Lines of the data that contain the word "Salud" are the ones to copy.

** Opening Supplied information block **

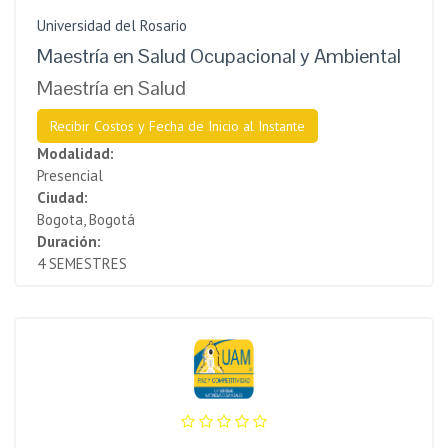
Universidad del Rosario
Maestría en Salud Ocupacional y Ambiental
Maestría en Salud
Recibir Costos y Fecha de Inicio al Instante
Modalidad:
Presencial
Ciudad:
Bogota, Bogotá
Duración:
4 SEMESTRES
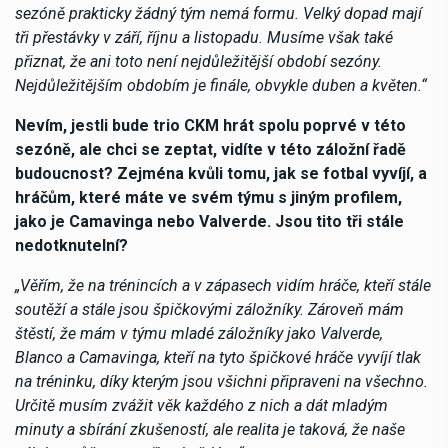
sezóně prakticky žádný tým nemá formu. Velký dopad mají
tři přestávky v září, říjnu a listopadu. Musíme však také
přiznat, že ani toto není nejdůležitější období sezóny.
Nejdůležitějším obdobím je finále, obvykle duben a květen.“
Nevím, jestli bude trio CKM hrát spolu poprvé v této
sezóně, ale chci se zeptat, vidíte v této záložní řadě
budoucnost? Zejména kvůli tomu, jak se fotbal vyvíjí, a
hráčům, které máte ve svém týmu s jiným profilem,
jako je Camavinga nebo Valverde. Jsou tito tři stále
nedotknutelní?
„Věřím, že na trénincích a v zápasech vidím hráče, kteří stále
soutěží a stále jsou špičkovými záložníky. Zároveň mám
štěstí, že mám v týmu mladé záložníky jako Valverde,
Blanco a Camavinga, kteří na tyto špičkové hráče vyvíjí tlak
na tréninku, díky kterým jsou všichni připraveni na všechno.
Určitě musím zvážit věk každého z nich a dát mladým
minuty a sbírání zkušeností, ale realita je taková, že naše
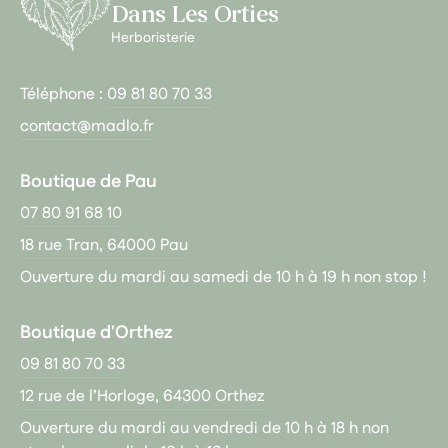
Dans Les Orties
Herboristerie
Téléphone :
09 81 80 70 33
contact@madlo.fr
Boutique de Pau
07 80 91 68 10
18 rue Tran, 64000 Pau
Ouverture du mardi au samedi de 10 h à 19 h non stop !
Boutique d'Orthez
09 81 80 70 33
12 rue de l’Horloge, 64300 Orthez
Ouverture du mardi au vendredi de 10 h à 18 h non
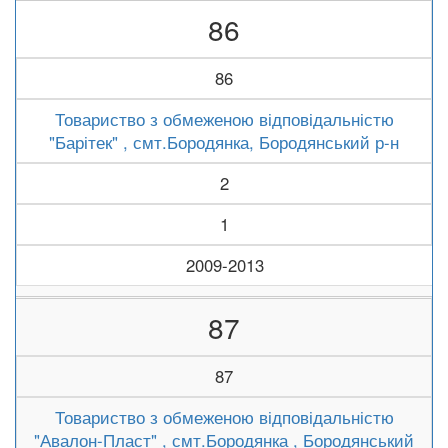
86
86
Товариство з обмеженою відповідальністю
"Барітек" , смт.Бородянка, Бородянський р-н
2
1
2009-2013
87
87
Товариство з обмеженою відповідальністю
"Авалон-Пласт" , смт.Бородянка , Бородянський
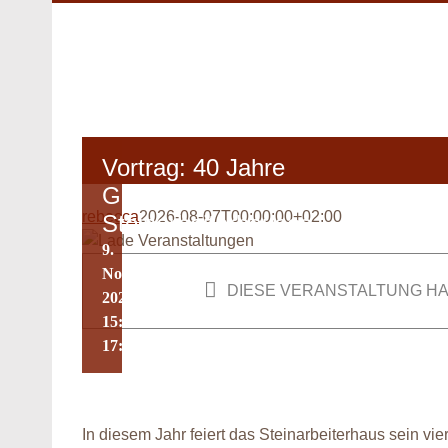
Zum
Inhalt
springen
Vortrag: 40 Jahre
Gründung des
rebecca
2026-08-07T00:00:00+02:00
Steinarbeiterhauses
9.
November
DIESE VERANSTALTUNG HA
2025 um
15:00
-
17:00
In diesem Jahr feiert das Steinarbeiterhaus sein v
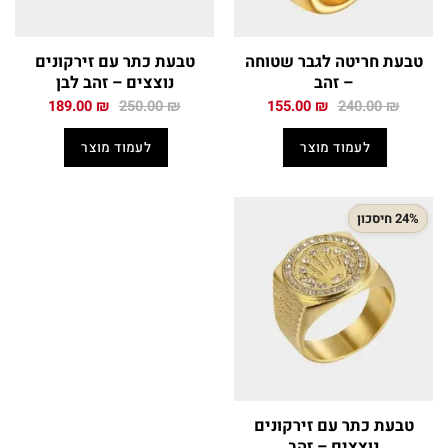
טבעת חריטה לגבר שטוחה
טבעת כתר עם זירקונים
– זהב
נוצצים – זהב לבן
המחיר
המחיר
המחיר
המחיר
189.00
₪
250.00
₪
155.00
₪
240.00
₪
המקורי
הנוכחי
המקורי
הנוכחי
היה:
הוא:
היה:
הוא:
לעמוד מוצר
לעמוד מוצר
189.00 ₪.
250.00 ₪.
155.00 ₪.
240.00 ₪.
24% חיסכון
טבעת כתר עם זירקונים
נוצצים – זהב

** Closing Supplied information block **

Output for this exercise:
Maestría en Salud Ocupacional y Ambiental
Maestría en Salud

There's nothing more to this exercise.